Space for self-reflection
Are you impulsive in your decision-making or you take time to rethink your choices?
Do you believe in the decisions you make or wait to seek other’s approval?
What is your priority choice in making certain important decisions, is it short-term gains or long-term benefit?
How often do you check for biases, assumptions or opinions that get in your way ?
Do you solely rely on information that confirms your beliefs or do you look for other perspectives?
Why do you think some of your decisions are bad – based on outcomes, expectations or experiences?
Do you take time to reflect on what lead to some of your bad decisions?
Moving forward,
Our life is a sum total of decisions we make, from health to relationships to professional and personal improvement, they form an integral part of our overall well-being.

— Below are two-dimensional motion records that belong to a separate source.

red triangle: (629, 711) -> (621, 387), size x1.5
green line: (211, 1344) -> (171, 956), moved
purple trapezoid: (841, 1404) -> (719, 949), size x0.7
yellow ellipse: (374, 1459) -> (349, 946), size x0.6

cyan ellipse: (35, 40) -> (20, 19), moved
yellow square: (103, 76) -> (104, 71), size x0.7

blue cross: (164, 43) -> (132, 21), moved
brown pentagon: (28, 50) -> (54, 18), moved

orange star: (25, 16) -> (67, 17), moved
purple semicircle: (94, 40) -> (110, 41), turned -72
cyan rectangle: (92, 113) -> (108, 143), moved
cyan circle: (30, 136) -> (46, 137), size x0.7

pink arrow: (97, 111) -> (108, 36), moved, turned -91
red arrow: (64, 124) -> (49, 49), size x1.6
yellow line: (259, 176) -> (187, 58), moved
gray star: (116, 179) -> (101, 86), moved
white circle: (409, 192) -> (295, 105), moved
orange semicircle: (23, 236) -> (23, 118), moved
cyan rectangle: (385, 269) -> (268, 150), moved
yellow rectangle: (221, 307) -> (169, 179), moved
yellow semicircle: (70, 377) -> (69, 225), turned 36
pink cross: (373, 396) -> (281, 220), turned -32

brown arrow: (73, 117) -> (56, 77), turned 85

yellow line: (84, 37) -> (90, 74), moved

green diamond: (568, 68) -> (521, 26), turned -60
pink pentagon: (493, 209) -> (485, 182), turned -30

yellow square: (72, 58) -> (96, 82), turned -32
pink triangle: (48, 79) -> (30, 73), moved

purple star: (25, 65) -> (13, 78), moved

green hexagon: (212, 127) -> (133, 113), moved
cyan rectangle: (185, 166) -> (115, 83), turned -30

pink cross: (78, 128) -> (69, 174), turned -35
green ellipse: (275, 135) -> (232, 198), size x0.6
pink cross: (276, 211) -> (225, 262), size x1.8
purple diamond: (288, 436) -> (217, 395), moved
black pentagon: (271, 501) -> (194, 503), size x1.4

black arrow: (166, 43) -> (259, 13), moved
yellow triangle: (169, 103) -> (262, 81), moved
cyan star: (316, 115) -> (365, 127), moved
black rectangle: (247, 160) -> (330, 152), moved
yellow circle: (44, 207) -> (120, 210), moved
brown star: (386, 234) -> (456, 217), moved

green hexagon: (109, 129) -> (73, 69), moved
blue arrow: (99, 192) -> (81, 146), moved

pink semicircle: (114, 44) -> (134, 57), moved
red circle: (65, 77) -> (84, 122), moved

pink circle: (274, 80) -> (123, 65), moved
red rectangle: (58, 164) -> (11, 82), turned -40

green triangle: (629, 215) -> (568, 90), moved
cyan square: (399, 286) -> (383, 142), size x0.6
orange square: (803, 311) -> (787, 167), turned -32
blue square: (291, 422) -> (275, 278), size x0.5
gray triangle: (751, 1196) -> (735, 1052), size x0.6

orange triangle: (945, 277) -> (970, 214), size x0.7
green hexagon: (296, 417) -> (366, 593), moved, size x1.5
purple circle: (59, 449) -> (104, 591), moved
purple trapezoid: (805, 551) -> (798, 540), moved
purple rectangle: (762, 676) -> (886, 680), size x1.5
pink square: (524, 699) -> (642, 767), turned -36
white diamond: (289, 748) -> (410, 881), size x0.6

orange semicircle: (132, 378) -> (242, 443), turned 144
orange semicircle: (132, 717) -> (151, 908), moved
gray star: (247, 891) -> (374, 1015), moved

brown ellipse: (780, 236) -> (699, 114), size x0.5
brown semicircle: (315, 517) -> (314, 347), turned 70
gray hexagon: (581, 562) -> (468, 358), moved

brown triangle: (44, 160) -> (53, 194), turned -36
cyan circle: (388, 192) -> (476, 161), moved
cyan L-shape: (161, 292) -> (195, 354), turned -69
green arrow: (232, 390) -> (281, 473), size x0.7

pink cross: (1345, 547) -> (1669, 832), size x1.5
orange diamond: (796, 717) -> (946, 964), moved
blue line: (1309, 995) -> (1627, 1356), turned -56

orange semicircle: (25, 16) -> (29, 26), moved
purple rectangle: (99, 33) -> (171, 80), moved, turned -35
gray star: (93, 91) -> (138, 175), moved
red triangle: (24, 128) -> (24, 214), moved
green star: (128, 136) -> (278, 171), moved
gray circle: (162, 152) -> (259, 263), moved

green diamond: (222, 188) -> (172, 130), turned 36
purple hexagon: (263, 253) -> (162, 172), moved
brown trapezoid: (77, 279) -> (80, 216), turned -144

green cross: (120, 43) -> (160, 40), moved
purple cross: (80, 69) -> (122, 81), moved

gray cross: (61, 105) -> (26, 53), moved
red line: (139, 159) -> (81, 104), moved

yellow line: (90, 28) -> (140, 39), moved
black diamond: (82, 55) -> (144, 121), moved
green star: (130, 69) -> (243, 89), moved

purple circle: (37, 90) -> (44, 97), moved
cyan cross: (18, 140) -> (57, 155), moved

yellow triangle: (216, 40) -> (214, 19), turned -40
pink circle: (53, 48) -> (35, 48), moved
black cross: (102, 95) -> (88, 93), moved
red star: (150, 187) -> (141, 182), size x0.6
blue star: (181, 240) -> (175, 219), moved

We all make bad decisions sometimes and give into our impulses and biases. No one can always make perfect decisions that lead them to success. But one can always become aware of things that lead them to making bad decisions in order to make good ones in the future. Using the above ways, you can avoid making bad decisions and improve your opportunities to make better ones.
Making a wrong decision is understandable. Refusing to search continually for learning is not.